Systems differ: parliamentary models in United Kingdom-derived regimes use votes of no confidence and recall mechanisms in bodies such as the House of Commons and Dáil Éireann, while presidential systems in United States, Philippines, and Brazil utilize legislatively driven impeachment. Hybrid constitutions in France, South Africa, and Venezuela combine impeachment-like procedures with constitutional courts like the Conseil constitutionnel (France), the Constitutional Court of South Africa, and the Supreme Court of Venezuela. Countries such as South Korea, Peru, Bolivia, Turkey, and Argentina illustrate cross-regional variation in standards, evidentiary thresholds, and political influences shaped by events like the 1997 Asian financial crisis, the 1994 Mexican peso crisis, and the 2008 global financial crisis.
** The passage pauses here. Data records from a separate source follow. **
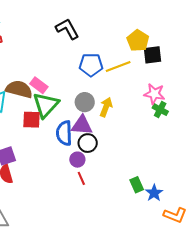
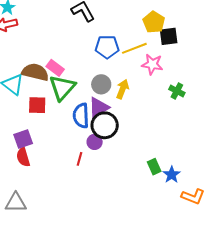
pink star: (154, 94) -> (152, 64), moved
red square: (31, 120) -> (37, 105), moved
purple triangle: (82, 125) -> (99, 108), turned -35
black circle: (88, 143) -> (105, 125), size x1.4
red line: (81, 178) -> (79, 159), moved, turned 40

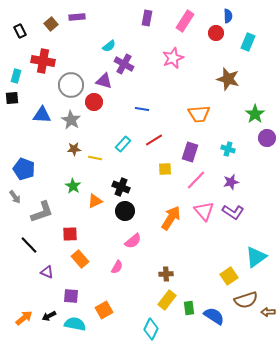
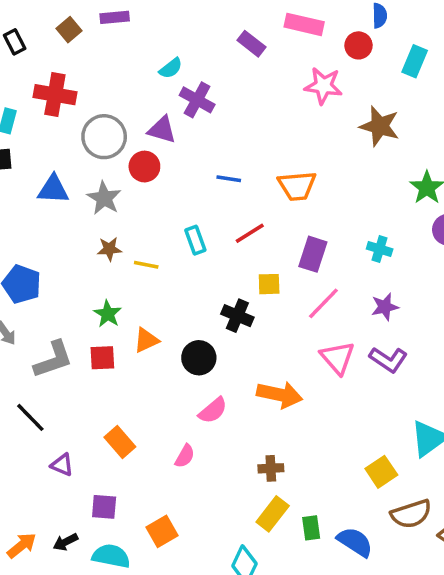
purple rectangle: (147, 18) -> (251, 44), moved, turned -63
pink rectangle: (185, 21) -> (304, 24), turned 70
pink star: (173, 58) -> (323, 86), moved, turned 30
orange trapezoid: (199, 114) -> (297, 186), moved
cyan rectangle: (123, 144) -> (195, 240), turned -63
black cross: (121, 187) -> (237, 316), moved
orange arrow: (171, 218) -> (280, 395), moved, turned 70
red square: (70, 234) -> (102, 358), moved

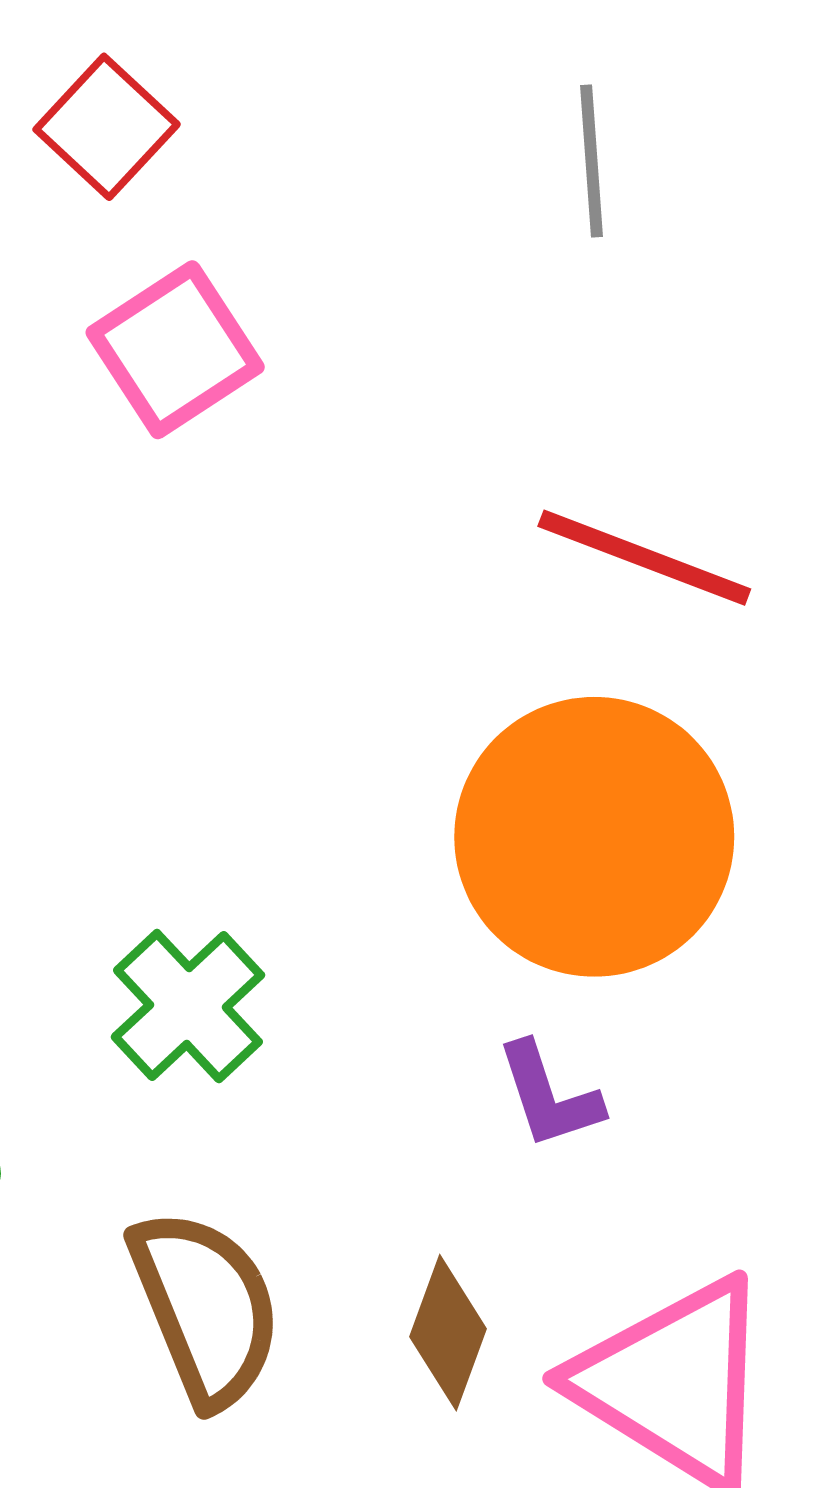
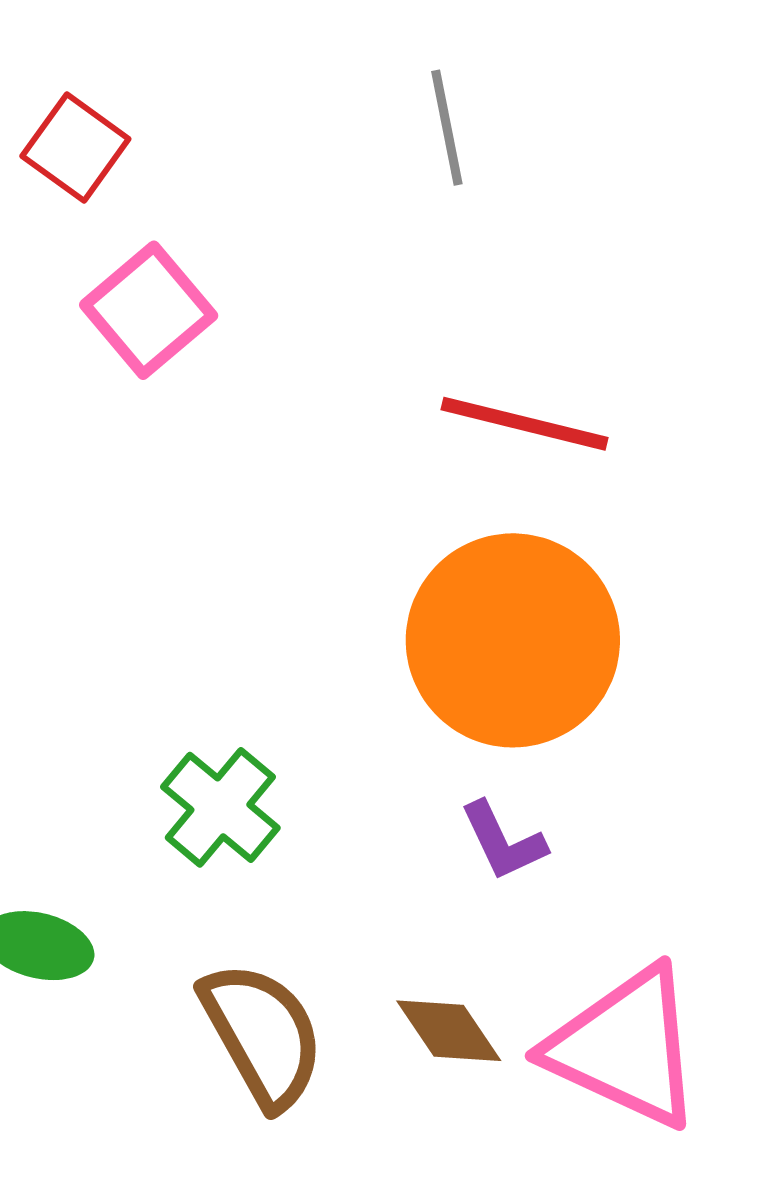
brown diamond: (448, 1333) -> (449, 1031), turned -47

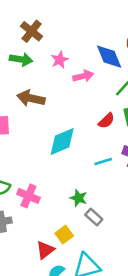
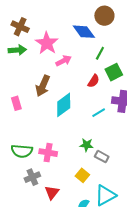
pink star: (60, 60) -> (47, 43), size x1.6
pink arrow: (83, 76) -> (64, 61), moved
brown arrow: (31, 98) -> (43, 86), moved, turned -65
red triangle: (45, 250) -> (52, 192), moved

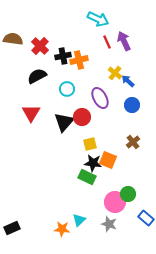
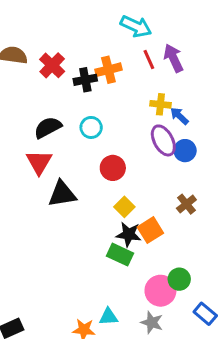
orange cross: (79, 60) -> (108, 70), moved
yellow cross: (115, 73) -> (160, 104), turned -32
black semicircle: (37, 76) -> (48, 127), moved
purple ellipse: (100, 98) -> (163, 140), moved
black triangle: (64, 122) -> (62, 194), moved, turned 40
yellow square: (90, 144) -> (124, 207), turned -32
orange square: (108, 160) -> (150, 230), turned 36
cyan triangle: (79, 220) -> (108, 317), turned 40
Impeachment proceedings affect separation of powers debates involving institutions like the United States Congress, the British Parliament, the European Parliament, and the African Union. They interact with electoral dynamics exemplified by campaigns of figures such as Richard Nixon, Jacques Chirac, Gustavo Petro, and Sergio Massa, and influence trust in institutions like the FBI (United States), the Independent Commission Against Corruption (Hong Kong), and the International Criminal Court. Legal consequences involve mechanisms such as removal from office, disqualification under laws like the 14th Amendment to the United States Constitution, and criminal prosecution by bodies such as the Department of Justice (United States) and national prosecutors in Brazil, Argentina, and Italy.

Reform Proposals and Debates

Reform proposals engage scholars and institutions including Harvard Law School, Yale Law School, Stanford Law School, the Constitutional Commission (various nations), and think tanks such as the Brookings Institution and the Heritage Foundation. Debates address standards articulated in writings like the Federalist Papers and judgments from the Supreme Court of the United States and the European Court of Human Rights, and consider models from the Truth and Reconciliation Commission (South Africa), the Madrid Principles, and reform efforts in jurisdictions like Mexico, Ukraine, Poland, and India. Proposals range from codifying grounds in statutes such as the Bribery Act 2010 to creating independent investigatory panels modeled on commissions like the Warren Commission and the Kenya Truth, Justice and Reconciliation Commission.